Some 100,000 workers are marching on European Union institutions in Brussels today as a general strike gets under way in Spain to protest the cost-cutting measures of governments desperate to control debt.
Picketers hurled eggs at buses and blocked trucks from delivering produce to wholesale markets as Spanish workers went on strike.
The protest is against austerity measures imposed by a government struggling to slash its budget deficit and overcome recession.
Striking workers braving a pre-dawn chill staged a sit-in outside a garage housing buses in the capital Madrid, screaming “scabs” at drivers trying to get out on to the road in the country’s first general strike since 2002.
Some strikers scuffled with police, and Spanish National Radio said 11 people were injured nationwide.
As day broke, Madrid’s Barajas Airport was free of protesters, although unions have said they want to severely limit domestic and international flights. The national aviation authority AENA said 70 per cent of the country’s air traffic controllers are expected to show up for work.
Strikers wearing red shirts and waving flags roamed the streets of Madrid from midnight, urging bars to shut down and night-owl customers to leave.
The stoppage marks a bitter split in the close relationship between unions and Spain’s socialist government, which is struggling with a 20 per cent unemployment rate and a bloated deficit that has prompted market worries it might end up in the kind of dire straits that forced a massive bailout for Greece.
The austerity measures include wage cuts for civil servants, a freeze on most retirement pensions and labour market reforms that make it easier and cheaper for companies to lay people off.

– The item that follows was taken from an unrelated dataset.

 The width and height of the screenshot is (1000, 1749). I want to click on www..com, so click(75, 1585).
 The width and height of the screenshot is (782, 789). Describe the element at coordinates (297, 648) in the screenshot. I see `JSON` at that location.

A government website set up to provide information on the strike said there no were no major incidents to report. It said that in the first hour of the strike, electricity consumption in Spanish industry was down 15 per cent.
Several regional television stations interrupted broadcasts shortly after midnight as staffers honoured the strike.

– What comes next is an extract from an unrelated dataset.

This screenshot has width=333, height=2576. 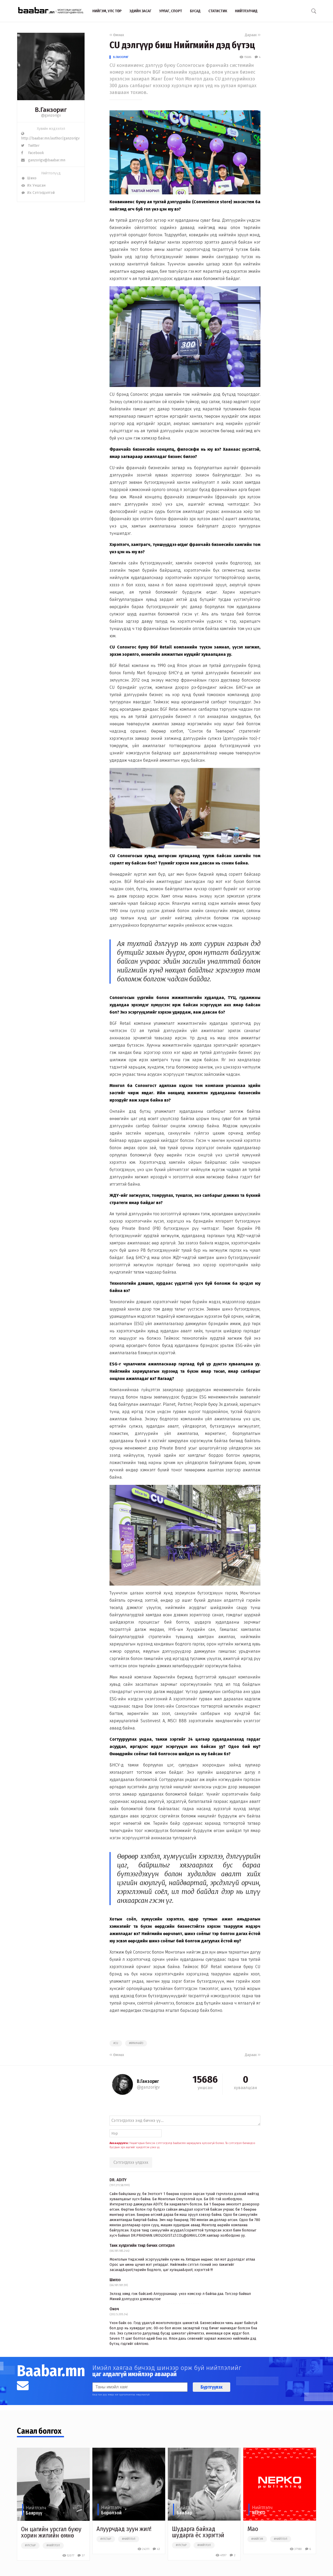 What do you see at coordinates (50, 136) in the screenshot?
I see `http://baabar.mn/author/ganzorigv` at bounding box center [50, 136].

Meanwhile in Belgium, around 100,000 workers are marching on European Union institutions in Brussels.
The march could be one of the biggest in the capital for years. It will coincide with the European Commission making proposals to punish member states that have run up deficits, often by funding social and employment programmes.
The unions fear workers will become the biggest victims of a crisis set off by bankers and traders, many of whom had to be rescued by massive government intervention.
In Greece, bus and trolley drivers walked off the job for several hours while Athens’ metro system and tram were to shut down later today.
National railway workers were also walking off the job, disrupting rail connections across the country, while doctors at state hospitals were on a 24-hour strike.
Greece has already been suffering from two weeks of protests by truck drivers who have made it difficult for businesses to get supplies. Many supermarkets are seeing shortages, while producers complaining they are unable to export their goods.
Greece’s government has imposed stringent austerity measures, including cutting civil servants’ salaries, trimming pensions and increasing taxes.
In Portugal, workers marched through the streets in Lisbon and Porto to protest at spending cuts as the minority government was holding a cabinet meeting after which it was widely expected to announce further cuts and possibly tax rises.